WHAT YOU NEED TO DO >> The expected output is a copy of every line in the records with the string "Franja".

MATERIAL SHOWN >>
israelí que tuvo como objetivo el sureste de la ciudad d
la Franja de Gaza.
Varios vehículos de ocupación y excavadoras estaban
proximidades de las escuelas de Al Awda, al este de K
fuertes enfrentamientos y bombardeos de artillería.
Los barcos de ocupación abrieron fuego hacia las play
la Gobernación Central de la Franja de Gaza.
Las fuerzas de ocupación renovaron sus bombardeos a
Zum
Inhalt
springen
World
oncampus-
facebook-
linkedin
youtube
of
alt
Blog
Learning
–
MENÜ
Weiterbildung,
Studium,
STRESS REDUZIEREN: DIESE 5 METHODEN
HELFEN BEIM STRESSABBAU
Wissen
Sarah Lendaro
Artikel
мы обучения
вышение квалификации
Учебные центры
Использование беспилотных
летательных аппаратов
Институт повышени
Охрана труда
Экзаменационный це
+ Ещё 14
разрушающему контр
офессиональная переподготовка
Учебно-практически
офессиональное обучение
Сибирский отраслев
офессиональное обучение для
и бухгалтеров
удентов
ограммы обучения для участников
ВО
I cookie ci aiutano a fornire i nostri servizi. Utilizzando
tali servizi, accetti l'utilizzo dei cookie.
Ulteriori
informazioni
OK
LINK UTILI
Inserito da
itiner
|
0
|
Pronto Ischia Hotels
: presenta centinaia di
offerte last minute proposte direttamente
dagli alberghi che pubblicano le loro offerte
--
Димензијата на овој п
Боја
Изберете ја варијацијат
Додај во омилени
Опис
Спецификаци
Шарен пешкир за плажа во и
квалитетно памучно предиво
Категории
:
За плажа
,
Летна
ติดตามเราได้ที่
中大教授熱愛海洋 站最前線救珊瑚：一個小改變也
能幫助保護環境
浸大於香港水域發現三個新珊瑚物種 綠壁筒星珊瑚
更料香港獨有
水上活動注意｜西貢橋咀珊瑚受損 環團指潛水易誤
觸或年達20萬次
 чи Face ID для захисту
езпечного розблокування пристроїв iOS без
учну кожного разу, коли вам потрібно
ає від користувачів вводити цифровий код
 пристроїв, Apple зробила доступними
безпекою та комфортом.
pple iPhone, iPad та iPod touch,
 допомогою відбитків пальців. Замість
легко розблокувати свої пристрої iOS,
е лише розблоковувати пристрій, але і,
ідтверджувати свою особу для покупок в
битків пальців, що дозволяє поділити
--
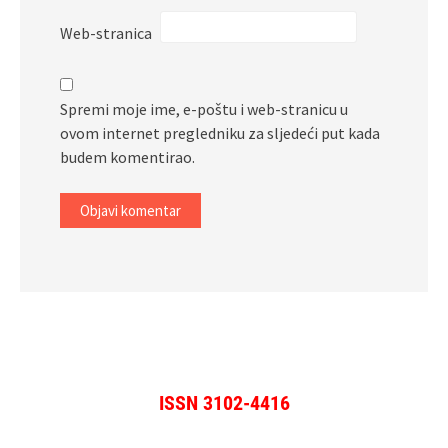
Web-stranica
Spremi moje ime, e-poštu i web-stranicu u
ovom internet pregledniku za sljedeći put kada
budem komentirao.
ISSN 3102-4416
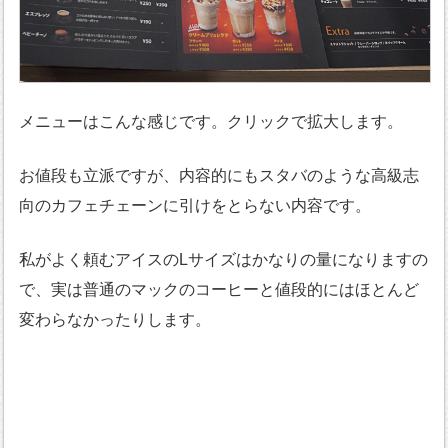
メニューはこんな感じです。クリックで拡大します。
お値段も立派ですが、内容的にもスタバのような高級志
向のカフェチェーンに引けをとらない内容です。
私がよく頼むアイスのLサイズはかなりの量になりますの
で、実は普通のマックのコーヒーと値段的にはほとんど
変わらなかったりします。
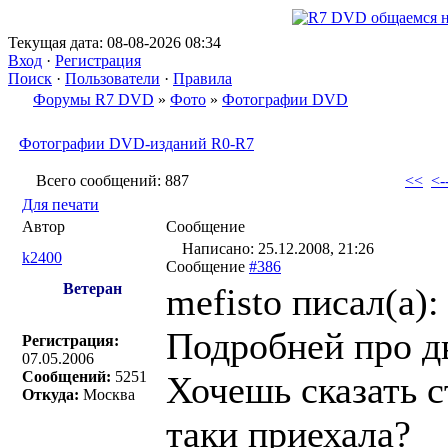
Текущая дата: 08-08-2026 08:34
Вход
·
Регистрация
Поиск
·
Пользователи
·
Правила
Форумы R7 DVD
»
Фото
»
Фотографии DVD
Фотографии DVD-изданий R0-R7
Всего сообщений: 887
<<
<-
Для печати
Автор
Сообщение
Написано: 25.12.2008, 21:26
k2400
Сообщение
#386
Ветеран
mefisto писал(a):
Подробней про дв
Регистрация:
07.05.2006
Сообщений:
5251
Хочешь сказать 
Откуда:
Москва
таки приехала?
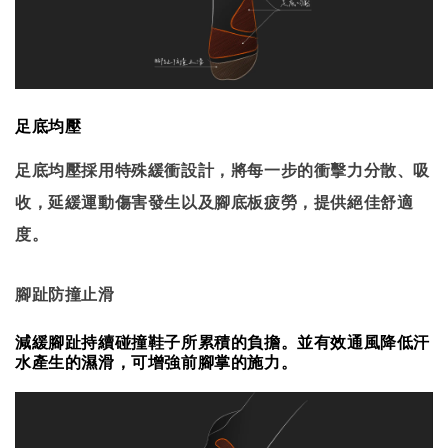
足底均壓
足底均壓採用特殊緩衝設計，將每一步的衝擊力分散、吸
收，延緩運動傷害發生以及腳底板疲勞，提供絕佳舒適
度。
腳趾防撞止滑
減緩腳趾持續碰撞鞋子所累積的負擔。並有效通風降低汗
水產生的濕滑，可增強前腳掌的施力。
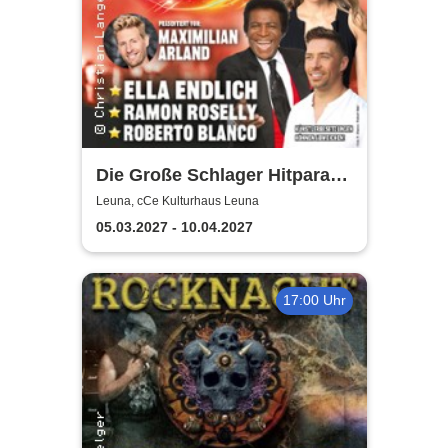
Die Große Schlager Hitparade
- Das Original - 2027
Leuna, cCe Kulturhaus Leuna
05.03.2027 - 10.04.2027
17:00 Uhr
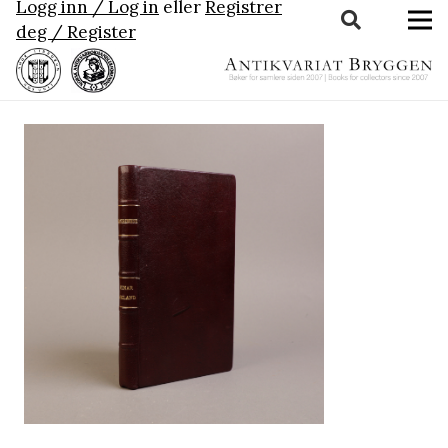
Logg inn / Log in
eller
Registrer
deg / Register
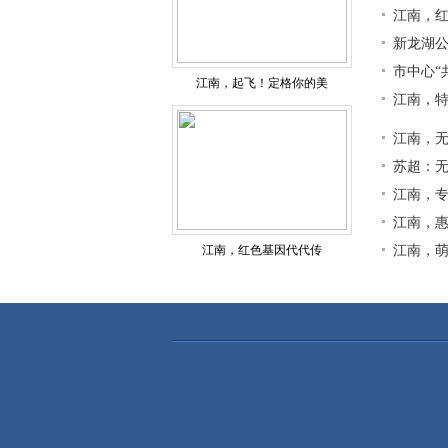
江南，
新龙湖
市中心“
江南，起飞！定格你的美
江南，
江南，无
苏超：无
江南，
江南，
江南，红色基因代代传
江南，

OUTPUT BELOW >>
la Franja de Gaza.
la Gobernación Central de la Franja de Gaza.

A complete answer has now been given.